02 Mai 2017
Ele se diz cristão. Um católico "muito ativo". Suas orações? O breviário, especialmente à noite. E as orações tradicionais, repetidas quase nostalgicamente todos os dias. Com uma religiosidade "de carola". Conceitos que poderiam ser normais para qualquer fiel. Mas que surpreendem por quem as pronunciou: Gianni Vattimo. O conhecido filósofo italiano, ícone do partido radical, pai do "pensamento fraco" e estudioso do existencialista alemão Nietzsche. Em uma entrevista, afirmou que Francisco "é uma oportunidade" para que a Igreja deixe estruturas superficiais para trás. E alertou que "se falam mal do Papa," é porque ele está certo.
A reportagem é de Andrés Beltramo Álvarez, publicada por Vatican Insider, 30-04-2017. A tradução é de Henrique Denis Lucas.
Nascido em 1936, assim como Jorge Mario Bergoglio, Vattimo acusa o peso dos anos. Grisalho, caminha lentamente com uma bengala.

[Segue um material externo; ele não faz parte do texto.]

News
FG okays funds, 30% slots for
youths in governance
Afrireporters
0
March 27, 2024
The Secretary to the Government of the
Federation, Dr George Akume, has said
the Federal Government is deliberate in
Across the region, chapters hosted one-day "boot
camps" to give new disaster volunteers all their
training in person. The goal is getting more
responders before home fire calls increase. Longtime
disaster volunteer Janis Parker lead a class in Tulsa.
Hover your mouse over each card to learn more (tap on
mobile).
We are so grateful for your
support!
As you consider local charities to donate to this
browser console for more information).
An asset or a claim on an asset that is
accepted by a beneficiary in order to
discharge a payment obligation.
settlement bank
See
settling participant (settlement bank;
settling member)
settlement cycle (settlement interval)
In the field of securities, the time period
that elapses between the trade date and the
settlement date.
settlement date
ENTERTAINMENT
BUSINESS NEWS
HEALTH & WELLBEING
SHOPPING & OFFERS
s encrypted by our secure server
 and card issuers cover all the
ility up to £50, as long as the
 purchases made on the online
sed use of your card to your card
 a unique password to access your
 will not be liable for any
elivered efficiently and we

Mas o passar dos anos não afetou sua lucidez, nem a veia polêmica de suas declarações. Quase irreverente. Sempre afiado, faz graça com o fim de seus dias. Afirma que está escrevendo um livro novo e imagina a possibilidade de deixá-lo inacabado. Porque "todo bom filósofo deve deixar algum texto inédito".
"Francisco é uma grande oportunidade para a Igreja. Há Papas que representam uma oportunidade de renovação e transformação. Estou exagerando, entendo que o Papa é sempre o Papa, muitas vezes preciso lembrar a mim mesmo que o Papa não pode fazer tudo, apenas um pouco. Mas estou convencido de que ele tem boas intenções e, paradoxalmente, os que o veem como uma ameaça à Igreja têm razão, porque é uma ameaça para a Igreja tradicionalista, pois - no fundo - ele enfrenta os problemas", disse ele.

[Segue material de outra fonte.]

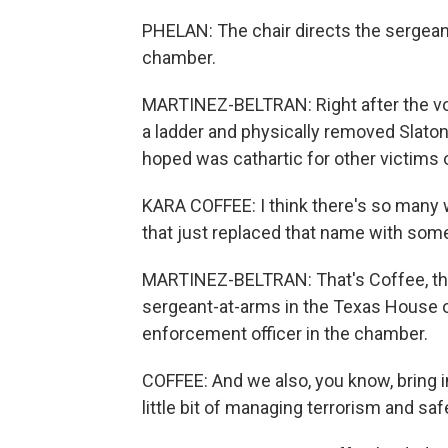
PHELAN: The chair directs the sergea
chamber.
MARTINEZ-BELTRAN: Right after the v
a ladder and physically removed Slato
hoped was cathartic for other victims
KARA COFFEE: I think there's so many
that just replaced that name with som
MARTINEZ-BELTRAN: That's Coffee, the 
sergeant-at-arms in the Texas House o
enforcement officer in the chamber.
COFFEE: And we also, you know, bring 
little bit of managing terrorism and sa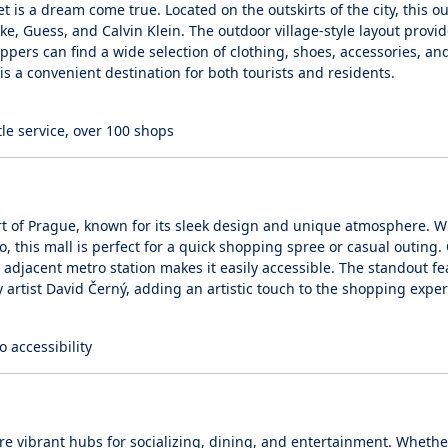
is a dream come true. Located on the outskirts of the city, this ou
e, Guess, and Calvin Klein. The outdoor village-style layout provid
ppers can find a wide selection of clothing, shoes, accessories, a
is a convenient destination for both tourists and residents.
tle service, over 100 shops
t of Prague, known for its sleek design and unique atmosphere. W
, this mall is perfect for a quick shopping spree or casual outing.
adjacent metro station makes it easily accessible. The standout fe
 artist David Černý, adding an artistic touch to the shopping exper
o accessibility
’re vibrant hubs for socializing, dining, and entertainment. Whethe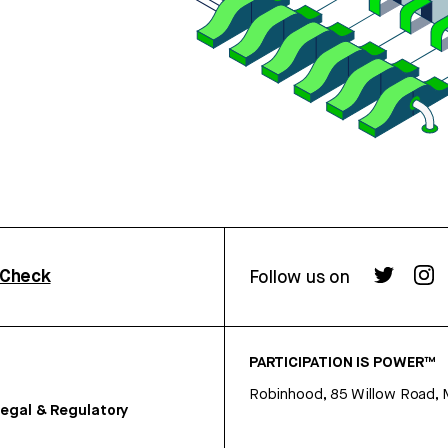
rCheck
Follow us on
PARTICIPATION IS POWER™
Robinhood, 85 Willow Road, 
egal & Regulatory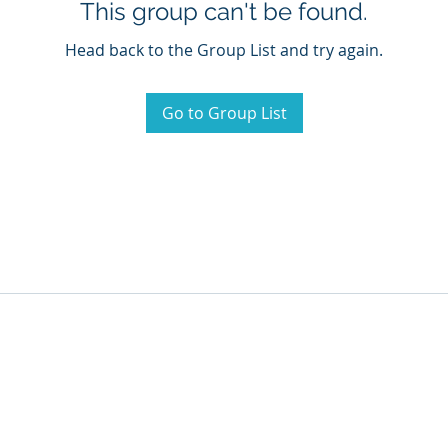
This group can't be found.
Head back to the Group List and try again.
Go to Group List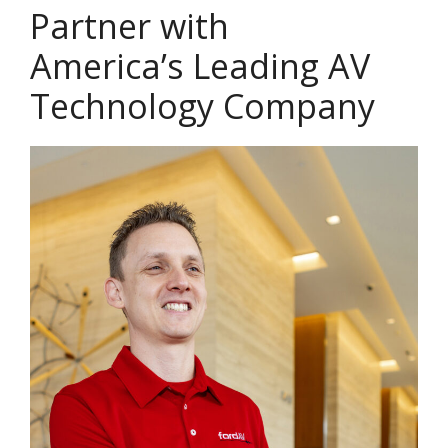
Partner with
America’s Leading AV
Technology Company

Como Parlamentar Europeu, ganhador de prêmios e títulos "honoris causa" de universidades em vários países, acredita que se diferentes setores "falam mal do Papa" é porque ele "é alguém que poda, que traz alguma purificação, que faz coisas não são necessariamente agradáveis".
Ao mesmo tempo, como "fiel periférico", demonstrou preocupação. Ele espera que o papa seja tão equilibrado a ponto de se livrar de muitas coisas obsoletas da Igreja sem "estragar" a experiência religiosa dos fiéis.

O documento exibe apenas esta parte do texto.